In [None]:
# Load test data

import torch
from torch.utils.data import Dataset
import pandas as pd
from PIL import Image
import os

# Custom Dataset
class ChestXrayDataset(Dataset):
    def __init__(self, df:pd.DataFrame, transform=None):
        self.df = df
        self.transform = transform
    
    def __len__(self):
        return len(self.df)
    
    def __getitem__(self, idx):
        img_path = self.df.iloc[idx]['path']
        label = self.df.iloc[idx]['label']
        image = Image.open(img_path).convert('RGB')
        
        if self.transform:
            image = self.transform(image)
        
        return image, label
    
def resolve_data_path(data_dir: str):
    normal_dir = os.path.join(data_dir, 'NORMAL')
    pneumonia_dir = os.path.join(data_dir, 'PNEUMONIA')

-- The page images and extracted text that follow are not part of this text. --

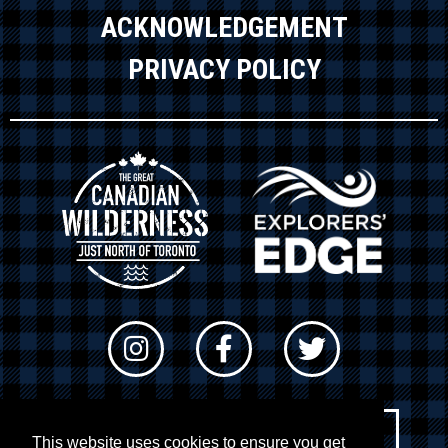
ACKNOWLEDGEMENT
PRIVACY POLICY
Newsletter Sign-up
This website uses cookies to ensure you get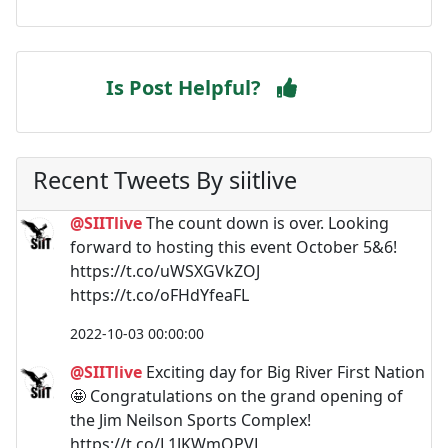
Is Post Helpful?
Recent Tweets By siitlive
@SIITlive
The count down is over. Looking
forward to hosting this event October 5&6!
https://t.co/uWSXGVkZOJ
https://t.co/oFHdYfeaFL
2022-10-03 00:00:00
@SIITlive
Exciting day for Big River First Nation
🤩 Congratulations on the grand opening of
the Jim Neilson Sports Complex!
https://t.co/L1JKWmQPVL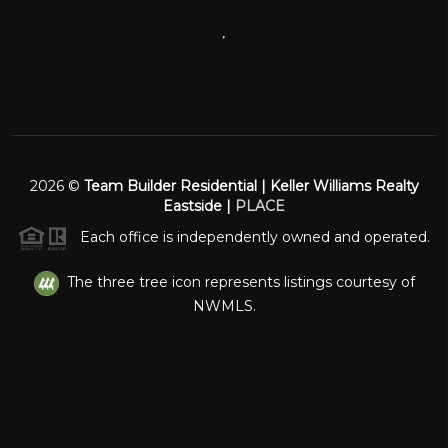
,
2026
©
Team Builder Residential | Keller Williams Realty
Eastside |
PLACE
Each office is independently owned and operated.
The three tree icon represents listings courtesy of
NWMLS.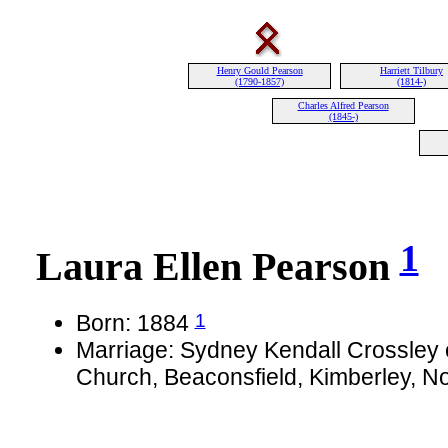
Henry Gould Pearson
Harriett Tilbury
(1790-1857)
(1814-)
Charles Alfred Pearson
(1845-)
1
Laura Ellen Pearson
1
Born: 1884
Marriage: Sydney Kendall Crossley o
Church, Beaconsfield, Kimberley, N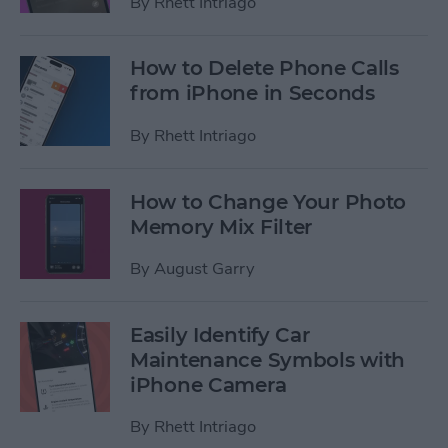
By
Rhett Intriago
How to Delete Phone Calls
from iPhone in Seconds
By
Rhett Intriago
How to Change Your Photo
Memory Mix Filter
By
August Garry
Easily Identify Car
Maintenance Symbols with
iPhone Camera
By
Rhett Intriago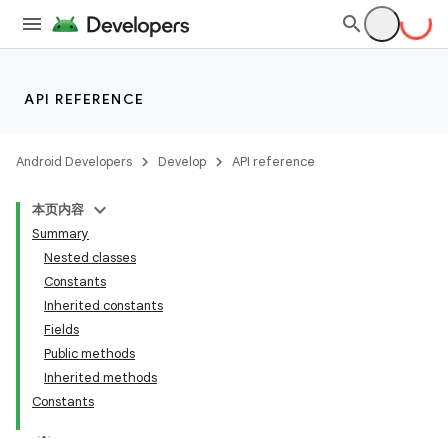
API REFERENCE
Android Developers
Develop
API reference
本页内容
Summary
Nested classes
Constants
Inherited constants
Fields
Public methods
Inherited methods
Constants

    normal_paths = [os.path.join(data_dir, 'NORMAL', f) for f in os.listdir(normal_dir) if f.endswith(('.jpeg', '.jpg', '.png'))]
    pneumonia_paths = [os.path.join(data_dir, 'PNEUMONIA', f) for f in os.listdir(pneumonia_dir) if f.endswith(('.jpeg', '.jpg', '.png'))]
    pathes = normal_paths + pneumonia_paths
    labels = [0]*len(normal_paths) + [1]*len(pneumonia_paths)
    return pd.DataFrame({'path': pathes, 'label': labels})

test_df = resolve_data_path("datasets/test")
test_df.head(10)

Unnamed: 0,path,label
0,datasets/test/NORMAL/NORMAL2-IM-0246-0001-0001...,0
1,datasets/test/NORMAL/IM-0073-0001.jpeg,0
2,datasets/test/NORMAL/IM-0069-0001.jpeg,0
3,datasets/test/NORMAL/IM-0005-0001.jpeg,0
4,datasets/test/NORMAL/NORMAL2-IM-0368-0001.jpeg,0
5,datasets/test/NORMAL/NORMAL2-IM-0251-0001.jpeg,0
6,datasets/test/NORMAL/NORMAL2-IM-0280-0001.jpeg,0
7,datasets/test/NORMAL/NORMAL2-IM-0307-0001.jpeg,0
8,datasets/test/NORMAL/IM-0039-0001.jpeg,0
9,datasets/test/NORMAL/NORMAL2-IM-0300-0001.jpeg,0


In [3]:
# Transforms and Data loader
from torchvision import transforms
from torch.utils.data import DataLoader

test_transform = transforms.Compose([
    transforms.Resize((224, 224)),
    transforms.ToTensor(),
    transforms.Normalize(mean=[0.485, 0.456, 0.406], std=[0.229, 0.224, 0.225])
])

test_dataset = ChestXrayDataset(test_df, transform=test_transform)
test_loader = DataLoader(test_dataset, batch_size=32, shuffle=False)

In [7]:
# Load model
from torchvision import models

device = torch.device("cuda" if torch.cuda.is_available() else "cpu")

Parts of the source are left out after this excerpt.